In today’s digital economy, companies have access to more data than ever before. This data creates a foundation of intelligence for important business decisions. This track provides guidance for businesses on how to ensure employees have the right data for decision-making, improve visibility, reliability, security, and scalability.    

Data Mesh: Decentralised architecture for the win

Data Mesh is a ‘socio-technical’ approach that requires changes to the organization across all three dimensions of people, process and technology. This track explores how it can help organizations to better manage and access their data and provide flexibility and autonomy for data owners. 

 Data Sharing: Gain perspective across new insights 

Many organizations inhibit access to data, preserve data silos and discourage data sharing. This undermines the efforts to maximize business and social value from one of an organisations key assets, it’s data. This track analyzes why data sharing is a business necessity for organizations to accelerate their digital business model. 

Data Strategy: Manage & deploy data as a business asset.

Aligning data strategy with business strategy is essential for organizations to stay relevant, competitive, and innovative amidst constant change. This track explores how an organization can acquire, manage, store, share, and use its data in order to achieve its business objectives.   

Data Quality: The better the data, the better the outcomes

Bad data can have significant business consequences for companies. Poor-quality data is often pegged as the source of operational snafus, inaccurate analytics and ill-conceived business strategies. This track analyzes how measuring data quality levels can help organizations identify data errors that need to be resolved and assess whether the data in their IT systems is fit to serve its intended purpose. 

Data Sovereignty: Defining how data can be compliantly & securely collected, stored, and used.

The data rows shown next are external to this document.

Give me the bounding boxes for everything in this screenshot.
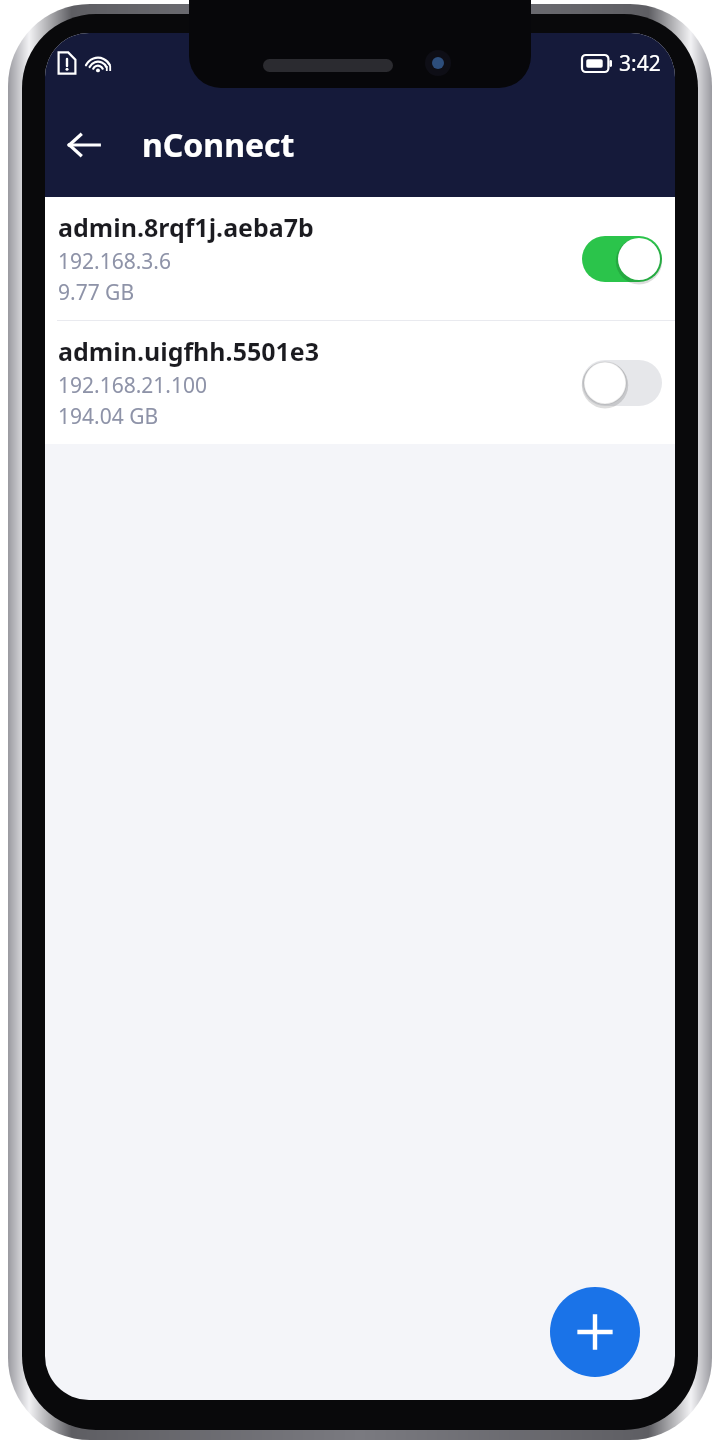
staticText: admin.8rqf1j.aeba7b [58,210,314,244]
button[interactable]: Back [53,114,115,176]
staticText: 3:42 [619,49,661,78]
staticText: 9.77 GB [58,278,135,307]
button[interactable]: admin.uigfhh.5501e3 [45,321,675,444]
staticText: 192.168.3.6 [58,247,171,276]
staticText: 192.168.21.100 [58,371,208,400]
staticText: nConnect [142,123,295,167]
button[interactable]: Add device [550,1287,640,1377]
button[interactable]: Connected, on [582,231,662,287]
button[interactable]: admin.8rqf1j.aeba7b [45,197,675,320]
button[interactable]: Disconnected, off [582,355,662,411]
staticText: 194.04 GB [58,402,159,431]
staticText: admin.uigfhh.5501e3 [58,334,320,368]
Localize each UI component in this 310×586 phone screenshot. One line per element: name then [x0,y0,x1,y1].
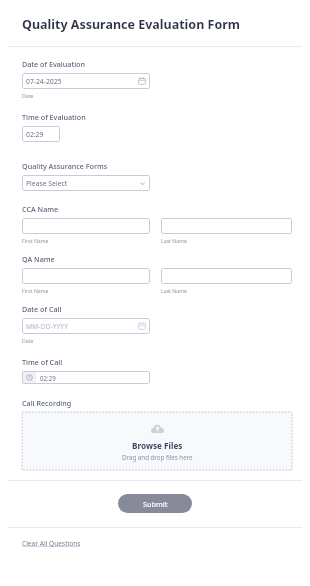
staticText: First Name [22,237,49,244]
staticText: 02:29 [40,374,56,382]
button[interactable]: Pick date [138,322,146,330]
staticText: Last Name [161,287,187,294]
button[interactable]: Browse Files [22,412,292,470]
staticText: Submit [143,499,168,509]
button[interactable] [161,218,292,234]
staticText: Date [22,337,34,344]
staticText: Date of Call [22,304,62,314]
staticText: Last Name [161,237,187,244]
button[interactable] [161,268,292,284]
staticText: 07-24-2025 [26,77,138,86]
staticText: Please Select [26,179,139,188]
staticText: Quality Assurance Forms [22,161,108,171]
staticText: Drag and drop files here [122,453,193,461]
staticText: QA Name [22,254,55,264]
staticText: Quality Assurance Evaluation Form [22,16,240,33]
button[interactable]: 02:29 [22,126,60,142]
staticText: MM-DD-YYYY [26,322,138,331]
other: Open dropdown [139,180,146,187]
button[interactable] [22,268,150,284]
staticText: Time of Call [22,357,63,367]
staticText: Date [22,92,34,99]
button[interactable]: Submit [118,494,192,513]
button[interactable]: Pick date [138,77,146,85]
button[interactable]: Clear All Questions [22,539,81,548]
staticText: Browse Files [132,440,183,451]
staticText: Call Recording [22,398,72,408]
button[interactable]: MM-DD-YYYY [22,318,150,334]
button[interactable] [22,218,150,234]
button[interactable]: Please Select [22,175,150,191]
staticText: Date of Evaluation [22,59,85,69]
staticText: First Name [22,287,49,294]
button[interactable]: 02:29 [22,371,150,384]
staticText: CCA Name [22,204,59,214]
button[interactable]: 07-24-2025 [22,73,150,89]
staticText: Time of Evaluation [22,112,86,122]
staticText: 02:29 [26,130,56,139]
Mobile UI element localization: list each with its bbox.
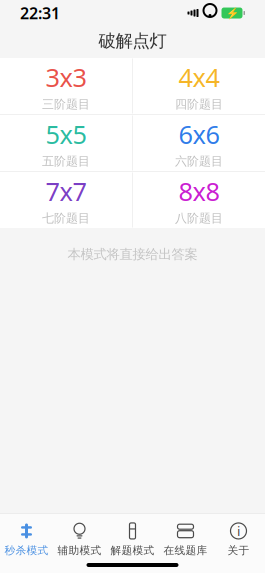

The effort to protect data as a new strategic asset is creating a clear need for sovereign clouds to secure and use data sensibly - organisations want all the benefits of cloud but also need to meet the rapidly growing and changing data privacy laws. As these laws impact business operations, organizations are seeking better ways to comply with data sovereignty laws and mitigate compliance risks. This track addresses why data privacy protection is more important than ever, and companies must ensure their customers and employees’ sensitive data is safe wherever that data is stored, shared and used.